# Am I Obsessed?



## Allsixofus (Mar 10, 2005)

My DW thinks I am nuts... following what will likely be the last long camping trip of the season we conducted a full clean inside and out... much like when I clean the car... I always "tire shine" the tires on the camper... pls tell me that I am not the only obsessed person out there....

Scott


----------



## battalionchief3 (Jun 27, 2006)

Inside and out after every trip, every time.


----------



## Allsixofus (Mar 10, 2005)

battalionchief3 said:


> Inside and out after every trip, every time.

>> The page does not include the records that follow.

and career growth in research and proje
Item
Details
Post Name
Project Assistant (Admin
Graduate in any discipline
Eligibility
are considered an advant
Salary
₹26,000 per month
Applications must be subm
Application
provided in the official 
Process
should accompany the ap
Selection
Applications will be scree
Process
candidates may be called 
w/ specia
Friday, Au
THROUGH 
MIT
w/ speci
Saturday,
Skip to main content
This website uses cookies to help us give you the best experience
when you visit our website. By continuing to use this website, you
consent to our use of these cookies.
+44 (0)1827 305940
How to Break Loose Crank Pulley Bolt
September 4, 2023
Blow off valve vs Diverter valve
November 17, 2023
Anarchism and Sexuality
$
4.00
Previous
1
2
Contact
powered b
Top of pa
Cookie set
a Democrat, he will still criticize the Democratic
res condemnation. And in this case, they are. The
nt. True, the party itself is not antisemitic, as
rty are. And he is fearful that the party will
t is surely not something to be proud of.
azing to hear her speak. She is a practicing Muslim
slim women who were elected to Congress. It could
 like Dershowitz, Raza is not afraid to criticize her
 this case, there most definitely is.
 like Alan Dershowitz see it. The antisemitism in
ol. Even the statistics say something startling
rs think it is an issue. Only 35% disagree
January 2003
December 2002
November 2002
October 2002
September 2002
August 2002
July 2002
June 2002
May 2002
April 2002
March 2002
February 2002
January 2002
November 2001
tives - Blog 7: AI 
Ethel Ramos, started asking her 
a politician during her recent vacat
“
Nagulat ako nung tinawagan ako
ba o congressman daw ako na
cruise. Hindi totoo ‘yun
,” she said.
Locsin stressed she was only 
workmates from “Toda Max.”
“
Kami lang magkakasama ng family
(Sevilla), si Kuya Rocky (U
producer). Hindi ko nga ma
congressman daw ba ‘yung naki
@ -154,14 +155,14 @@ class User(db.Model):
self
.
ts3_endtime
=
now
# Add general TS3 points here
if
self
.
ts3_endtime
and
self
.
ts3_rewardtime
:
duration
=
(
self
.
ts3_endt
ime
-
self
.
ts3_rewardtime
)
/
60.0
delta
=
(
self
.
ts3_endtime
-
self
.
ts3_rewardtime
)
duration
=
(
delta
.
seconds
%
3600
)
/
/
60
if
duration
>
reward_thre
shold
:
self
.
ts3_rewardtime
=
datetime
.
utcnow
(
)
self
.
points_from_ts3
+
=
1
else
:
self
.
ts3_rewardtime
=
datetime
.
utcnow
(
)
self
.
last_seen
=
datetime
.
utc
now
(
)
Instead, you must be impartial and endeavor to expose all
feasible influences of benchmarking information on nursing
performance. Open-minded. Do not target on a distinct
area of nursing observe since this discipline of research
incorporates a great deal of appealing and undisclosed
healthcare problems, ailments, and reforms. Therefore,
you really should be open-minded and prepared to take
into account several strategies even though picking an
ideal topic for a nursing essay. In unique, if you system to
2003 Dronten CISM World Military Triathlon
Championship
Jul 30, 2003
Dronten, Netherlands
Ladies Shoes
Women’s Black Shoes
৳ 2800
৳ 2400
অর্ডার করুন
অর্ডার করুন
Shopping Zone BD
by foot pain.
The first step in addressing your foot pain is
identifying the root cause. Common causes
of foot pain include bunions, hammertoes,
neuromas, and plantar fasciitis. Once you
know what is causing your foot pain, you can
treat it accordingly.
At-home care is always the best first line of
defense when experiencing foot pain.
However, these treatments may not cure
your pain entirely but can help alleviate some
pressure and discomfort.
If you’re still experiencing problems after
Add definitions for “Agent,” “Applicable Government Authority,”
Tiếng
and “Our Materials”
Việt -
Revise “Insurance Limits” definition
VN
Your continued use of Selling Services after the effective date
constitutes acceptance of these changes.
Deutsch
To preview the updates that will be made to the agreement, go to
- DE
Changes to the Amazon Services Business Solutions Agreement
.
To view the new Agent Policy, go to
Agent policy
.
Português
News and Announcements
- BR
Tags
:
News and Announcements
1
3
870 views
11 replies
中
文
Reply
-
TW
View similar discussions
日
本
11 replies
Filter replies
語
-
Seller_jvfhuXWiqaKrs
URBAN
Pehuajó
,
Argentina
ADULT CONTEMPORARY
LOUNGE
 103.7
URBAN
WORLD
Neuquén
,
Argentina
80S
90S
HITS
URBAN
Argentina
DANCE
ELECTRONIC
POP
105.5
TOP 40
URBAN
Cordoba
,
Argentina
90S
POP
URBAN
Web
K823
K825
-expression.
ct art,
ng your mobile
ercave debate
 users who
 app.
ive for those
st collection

Do you "tire shine" the tires after every trip?


----------



## hyewalt34 (May 9, 2004)

Obsession is good.









Walter


----------



## hpapa4 (Apr 11, 2007)

Good maintaince is a habit all of us should live with.


----------



## camping479 (Aug 27, 2003)

If that's what you enjoy doing, then go for it. If you do it because you feel the compulsion you have to.......... then seek help











> Good maintaince is a habit all of us should live with


Maintenance and cleaning.........two different things, our vehicles are very well maintained, just not always spotless.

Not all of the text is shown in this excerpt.